Mandatory guardrails for AI in high-risk settings

Thank you for the opportunity to make a submission in relation to the Proposals paper for introducing mandatory guardrails for AI in high-risk settings. As a not-for-profit specialising in legal issues relating to global and regional peace and security, we do not seek to address all of the issues raised in the proposals paper, but rather limit ourselves to three points.

Exempt uses of AI—Defence

Under question 1 for this consultation, the Department asks for an identification of ‘categories of uses that should be treated separately, such as uses for defence or national security purposes’. 

While there are certain uses of AI in Defence that are best addressed through separate regulatory mechanisms, a complete exemption of Defence from the mandatory guardrails is unnecessary and inappropriate.

There is a lively international discussion regarding the governance of military uses of AI, as exemplified by the recent Responsible AI in the Military Domain (REAIM) Summit, with some 2,000 participants and culminating in a Blueprint for Action endorsed by 61 governments.1 In parallel, there has been a difficult discussion about autonomous functionality in weapon systems (which may be AI-facilitated) over the past 10 years. 

These discussions are complex. Most participants acknowledge that all civilian guidelines concerning the use of AI are not directly transferable to the military context. This may partly explain the carveout of military applications of AI from various supranational instruments, such as the Council of Europe Framework Convention on AI2 and the European Union AI Act.3 

In particular, the use of AI in combat operations in the context of an armed conflict is governed by rules and principles of international law, especially international humanitarian law. This body of law involves a careful balancing on humanitarian and military considerations, and any guidelines on the use of AI would need to reflect that equilibrium. Thus, it would be imprudent to regulate this area domestically by means of principles designed for civilian applications of AI.

That having been said, there are circumstances where Defence may seek to use AI but where it should not be treated any differently from other government entities. For example, the proposals paper identifies as high-risk—thus subject to the proposed mandatory guardrails—the use of AI to identify individuals, manage access to public services, determine educational outcomes, or make determinations about individuals in an administrative or judicial setting. 

These are all conceivable uses of AI for Defence. For instance, Defence may wish to use AI-enabled facial recognition for the purposes of access to Defence sites. It may also utilise AI to assist in choosing individuals for enlistment, commissioning or employment, or to assist in making determinations in administrative or military discipline proceedings about an individual.

There is no principled reason for exempting Defence from mandatory guardrails with respect to this type of AI use. To the contrary, Defence members are—subject to certain limitations4—beneficiaries of the same human rights and fundamental freedoms as other Australians, which are the rights and freedoms that the proposed guardrails seek, among other things, to protect.

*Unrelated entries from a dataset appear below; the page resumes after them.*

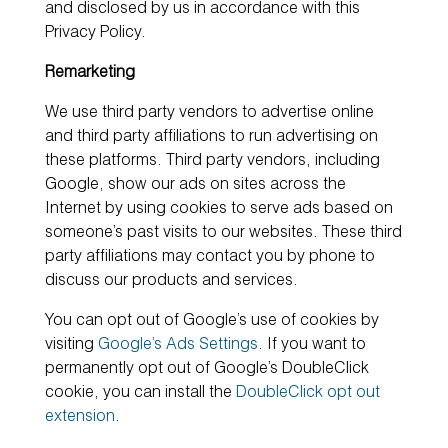
and disclosed by us in accordance with this
Privacy Policy.
Remarketing
We use third party vendors to advertise online
and third party affiliations to run advertising on
these platforms. Third party vendors, including
Google, show our ads on sites across the
Internet by using cookies to serve ads based on
someone’s past visits to our websites. These third
party affiliations may contact you by phone to
discuss our products and services.
You can opt out of Google’s use of cookies by
visiting
Google’s Ads Settings
. If you want to
permanently opt out of Google’s DoubleClick
cookie, you can install the
DoubleClick opt out
extension
.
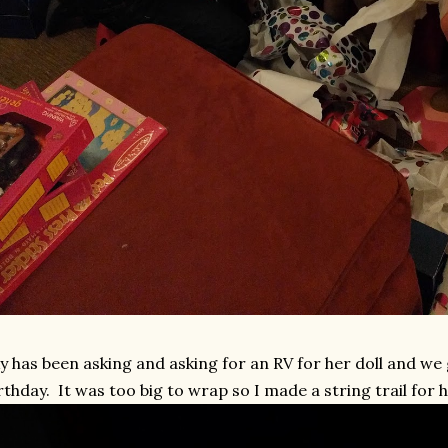
y has been asking and asking for an RV for her doll and we g
rthday. It was too big to wrap so I made a string trail for he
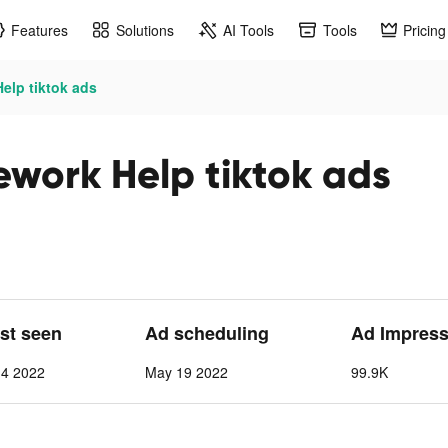
Features
Solutions
AI Tools
Tools
Pricing
lp tiktok ads
ork Help tiktok ads
ast seen
Ad scheduling
Ad Impress
 4 2022
May 19 2022
99.9K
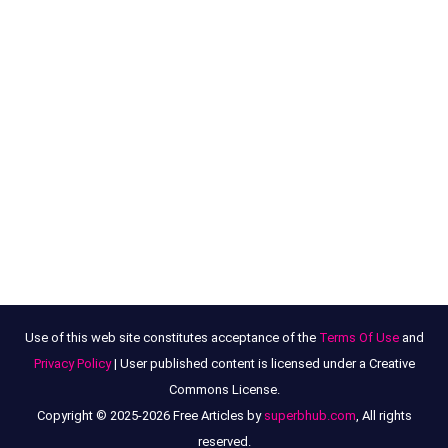
Use of this web site constitutes acceptance of the
Terms Of Use
and
Privacy Policy
| User published content is licensed under a Creative
Commons License.
Copyright © 2025-2026 Free Articles by
superbhub.com
, All rights
reserved.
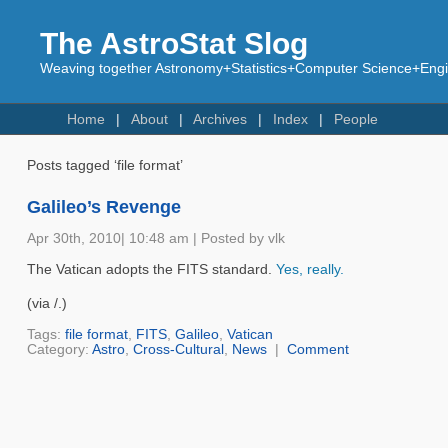
The AstroStat Slog
Weaving together Astronomy+Statistics+Computer Science+Engin
Home
About
Archives
Index
People
Posts tagged ‘file format’
Galileo’s Revenge
Apr 30th, 2010| 10:48 am | Posted by vlk
The Vatican adopts the FITS standard.
Yes, really.
(via /.)
Tags:
file format
,
FITS
,
Galileo
,
Vatican
Category:
Astro
,
Cross-Cultural
,
News
|
Comment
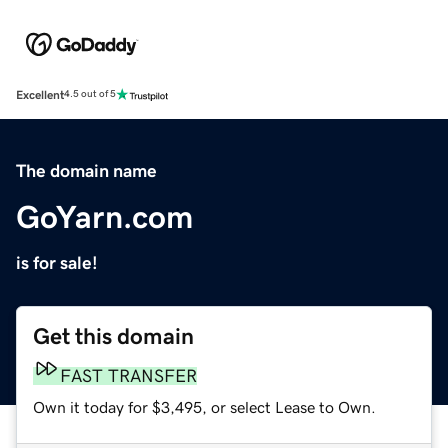
Excellent
4.5 out of 5
The domain name
GoYarn.com
is for sale!
Get this domain
FAST TRANSFER
Own it today for $3,495, or select Lease to Own.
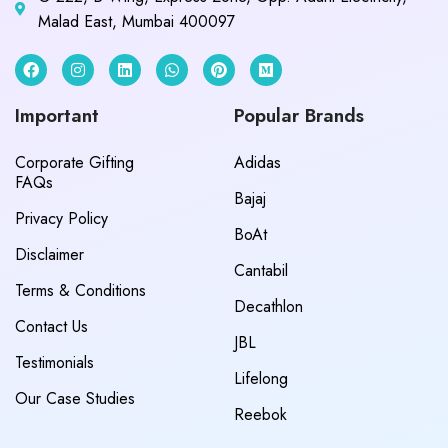
Malad East, Mumbai 400097
Important
Popular Brands
Corporate Gifting
Adidas
FAQs
Bajaj
Privacy Policy
BoAt
Disclaimer
Cantabil
Terms & Conditions
Decathlon
Contact Us
JBL
Testimonials
Lifelong
Our Case Studies
Reebok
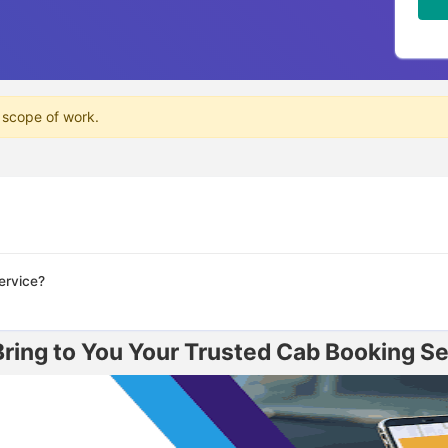
 scope of work.
ervice?
ing to You Your Trusted Cab Booking Ser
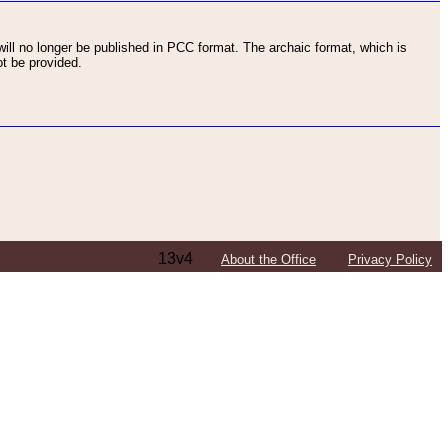
ll no longer be published in PCC format. The archaic format, which is
t be provided.
13v4
About the Office
Privacy Policy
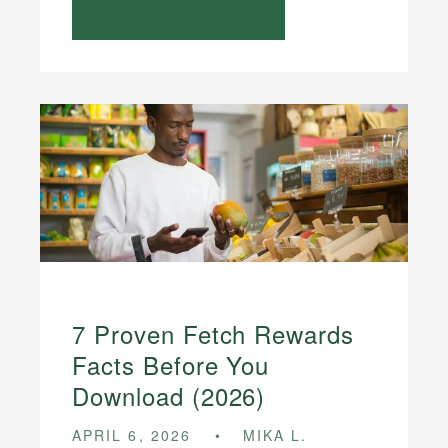
7 Proven Fetch Rewards
Facts Before You
Download (2026)
APRIL 6, 2026
MIKA L.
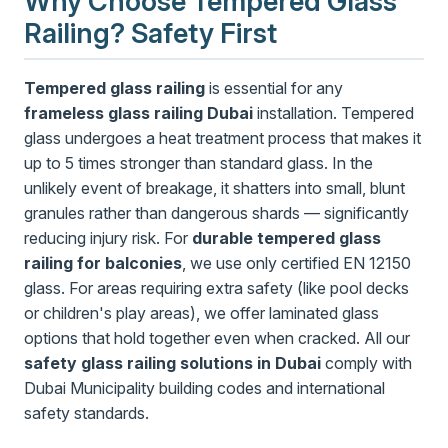
Why Choose Tempered Glass
Railing? Safety First
Tempered glass railing
is essential for any
frameless glass railing Dubai
installation. Tempered
glass undergoes a heat treatment process that makes it
up to 5 times stronger than standard glass. In the
unlikely event of breakage, it shatters into small, blunt
granules rather than dangerous shards — significantly
reducing injury risk. For
durable tempered glass
railing for balconies
, we use only certified EN 12150
glass. For areas requiring extra safety (like pool decks
or children's play areas), we offer laminated glass
options that hold together even when cracked. All our
safety glass railing solutions in Dubai
comply with
Dubai Municipality building codes and international
safety standards.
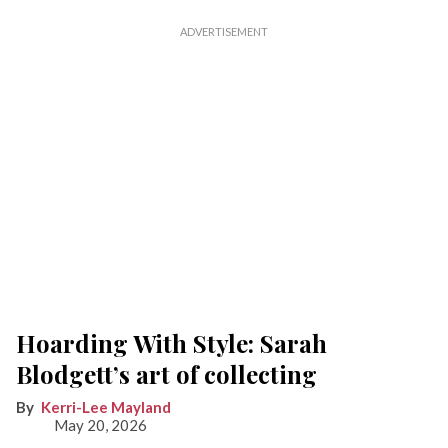
Hoarding With Style: Sarah
Blodgett’s art of collecting
Kerri-Lee Mayland
May 20, 2026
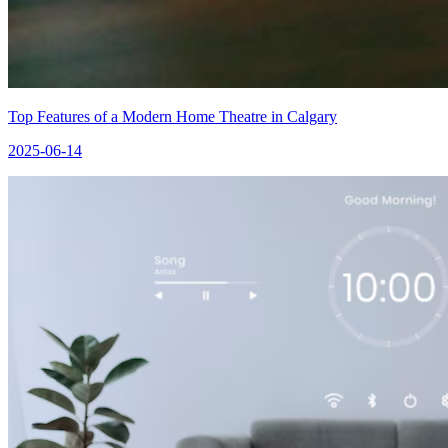
Top Features of a Modern Home Theatre in Calgary
2025-06-14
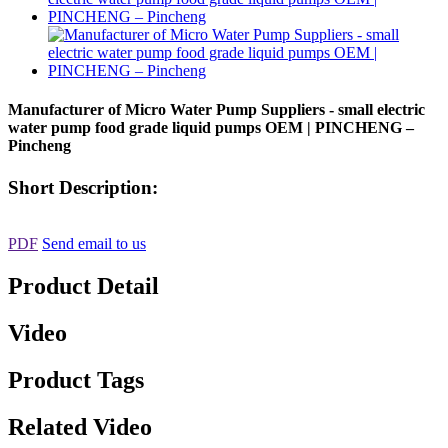
Manufacturer of Micro Water Pump Suppliers - small electric
water pump food grade liquid pumps OEM | PINCHENG –
Pincheng
Short Description:
PDF
Send email to us
Product Detail
Video
Product Tags
Related Video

Further, in the context of potential Defence responses to domestic violence, it is conceivable that ADF elements would utilise AI-enabled capabilities to achieve the intended effect of the call out order.5 In these circumstances, as the ADF elements would be operating under a peacetime legal framework, domestic law would dictate how the ADF can operate. The Defence Act provides a broad authority to undertake actions that would be unlawful in other contexts; by convention ADF would operate by seeking an effect to support the civilian authorities, rather than dictating how the threat should be addressed, with Defence retaining command of personnel and discretion as to the capabilities used to respond to the threat specified in the call out order. 

While there may be valid justification in an emergency situation for ADF to use high-risk AI capabilities that are unavailable to law enforcement agencies, two specific issues would need to be considered:

1. the suitability of authorising the use of particular AI capabilities, having regard to limitations placed upon law enforcement agencies for similar use;
2. the manner in which data collected by the AI-enabled capabilities is stored, retained or disposed of following the conclusion of the call out.

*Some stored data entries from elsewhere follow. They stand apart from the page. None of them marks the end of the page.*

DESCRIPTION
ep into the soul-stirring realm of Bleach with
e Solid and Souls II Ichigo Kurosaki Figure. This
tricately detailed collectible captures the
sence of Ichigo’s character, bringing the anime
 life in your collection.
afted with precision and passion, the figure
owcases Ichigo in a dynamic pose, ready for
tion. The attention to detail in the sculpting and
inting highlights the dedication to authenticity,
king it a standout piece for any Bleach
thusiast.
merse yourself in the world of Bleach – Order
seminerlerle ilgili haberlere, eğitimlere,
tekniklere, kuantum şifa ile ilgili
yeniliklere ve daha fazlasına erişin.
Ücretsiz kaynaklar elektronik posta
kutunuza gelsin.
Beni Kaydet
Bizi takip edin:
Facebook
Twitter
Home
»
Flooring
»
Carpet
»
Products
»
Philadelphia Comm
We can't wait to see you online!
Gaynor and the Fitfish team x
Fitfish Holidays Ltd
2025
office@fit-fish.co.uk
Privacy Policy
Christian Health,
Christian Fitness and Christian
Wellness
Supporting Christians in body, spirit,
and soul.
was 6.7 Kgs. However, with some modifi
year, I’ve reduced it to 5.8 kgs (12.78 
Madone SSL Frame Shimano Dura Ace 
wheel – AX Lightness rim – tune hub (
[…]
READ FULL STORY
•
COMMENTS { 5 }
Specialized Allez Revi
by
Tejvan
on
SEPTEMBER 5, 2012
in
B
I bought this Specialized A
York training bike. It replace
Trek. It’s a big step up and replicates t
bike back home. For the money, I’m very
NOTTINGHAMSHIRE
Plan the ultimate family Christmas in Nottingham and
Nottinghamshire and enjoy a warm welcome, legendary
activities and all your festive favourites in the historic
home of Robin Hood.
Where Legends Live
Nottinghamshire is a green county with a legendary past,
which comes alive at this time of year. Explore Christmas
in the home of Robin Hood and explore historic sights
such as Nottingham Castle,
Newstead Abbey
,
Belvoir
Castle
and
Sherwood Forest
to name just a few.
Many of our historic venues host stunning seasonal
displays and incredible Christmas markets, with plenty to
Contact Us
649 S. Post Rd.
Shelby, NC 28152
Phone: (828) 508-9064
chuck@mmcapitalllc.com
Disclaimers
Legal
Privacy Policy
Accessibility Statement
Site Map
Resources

In respect of the first issue, the extent to which Defence is exempt from guardrails should be considered in light of the spectrum of potential uses for these capabilities beyond Defence’s core business of defending the nation and its national interests. If it is considered that the guardrails should apply to the use of certain AI-enabled capabilities in a law enforcement context then this should equally be considered applicable to ADF activities in support of the civil authority. This consideration is even more acute having regard to the 2018 amendment to the threshold for call out in section 33 of the Defence Act. This provision now relates to whether the support will likely ‘enhance the ability of each of those States and Territories to protect the Commonwealth interests against the domestic violence’, rather than whether law enforcement capabilities are insufficient or exhausted.

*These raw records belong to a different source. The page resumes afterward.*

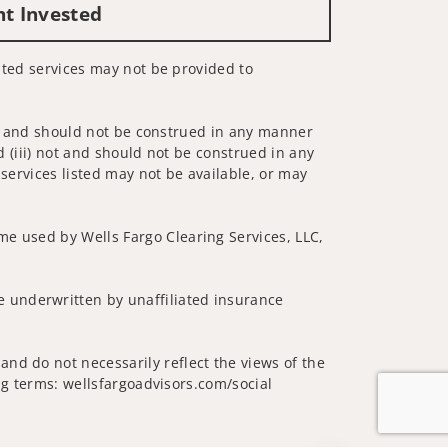
nt Invested
lated services may not be provided to
 not and should not be construed in any manner
d (iii) not and should not be construed in any
 services listed may not be available, or may
me used by Wells Fargo Clearing Services, LLC,
 underwritten by unaffiliated insurance
nd do not necessarily reflect the views of the
ing terms: wellsfargoadvisors.com/social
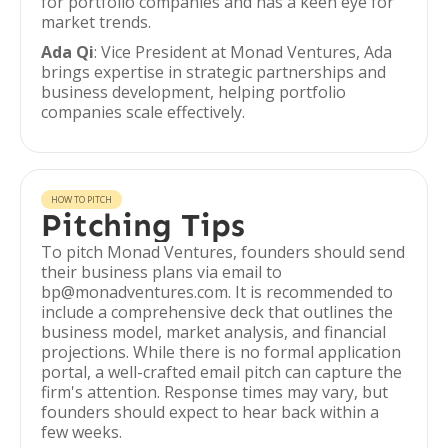
for portfolio companies and has a keen eye for
market trends.
Ada Qi
: Vice President at Monad Ventures, Ada
brings expertise in strategic partnerships and
business development, helping portfolio
companies scale effectively.
HOW TO PITCH
Pitching Tips
To pitch Monad Ventures, founders should send
their business plans via email to
bp@monadventures.com. It is recommended to
include a comprehensive deck that outlines the
business model, market analysis, and financial
projections. While there is no formal application
portal, a well-crafted email pitch can capture the
firm's attention. Response times may vary, but
founders should expect to hear back within a
few weeks.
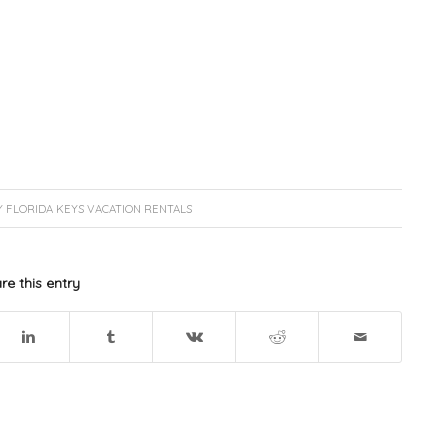
Y
FLORIDA KEYS VACATION RENTALS
re this entry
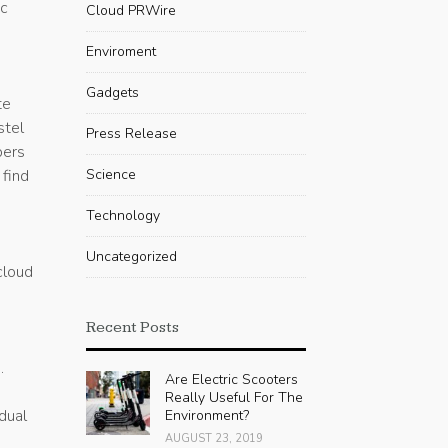
ic
Cloud PRWire
Enviroment
Gadgets
te
stel
Press Release
pers
 find
Science
Technology
Uncategorized
cloud
Recent Posts
.
Are Electric Scooters
Really Useful For The
idual
Environment?
AUGUST 23, 2019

As for the second issue, guardrails should create expectations with regard to the handling and management of personal information collected during the situation of call out, and how these expectations might apply to AI-enabled systems. Consideration must also be given to how collected information would be transferred back to the civil authority at the conclusion of the call out authority (particularly for post-incident prosecution purposes), if those very civilian authorities would be unable to collect that information independently of ADF support.

In summary, any exemption of Defence from mandatory guardrails should only occur on the basis of a careful analysis of how this exemption would operate, with specific applications in mind, and with the requirement that Defence put in place transparent, fit-for-purpose, military-specific guardrails.

Regulatory options

Under questions 13–16 for this consultation, the Department asks which of the proposed legislative and regulatory options would best address the use of AI in high-risk settings and ensure that the proposed AI guardrails can adapt and respond to step-changes in technology.

The proposals paper rightly notes that each of the three options offers its distinct benefits but also its own challenges. Indeed, none of the options have been identified as optimal. The few international precedents for the AI-specific regulation—the EU AI Act and the Canadian Artificial Intelligence and Data Act—are yet to be tested in practice and demonstrate their suitability and effectiveness. Thus, whichever approach Australia takes, its regulation and enforcement are likely to involve a learning-by-doing exercise, informed by the experiences and insights from the earlier stages of roll-out.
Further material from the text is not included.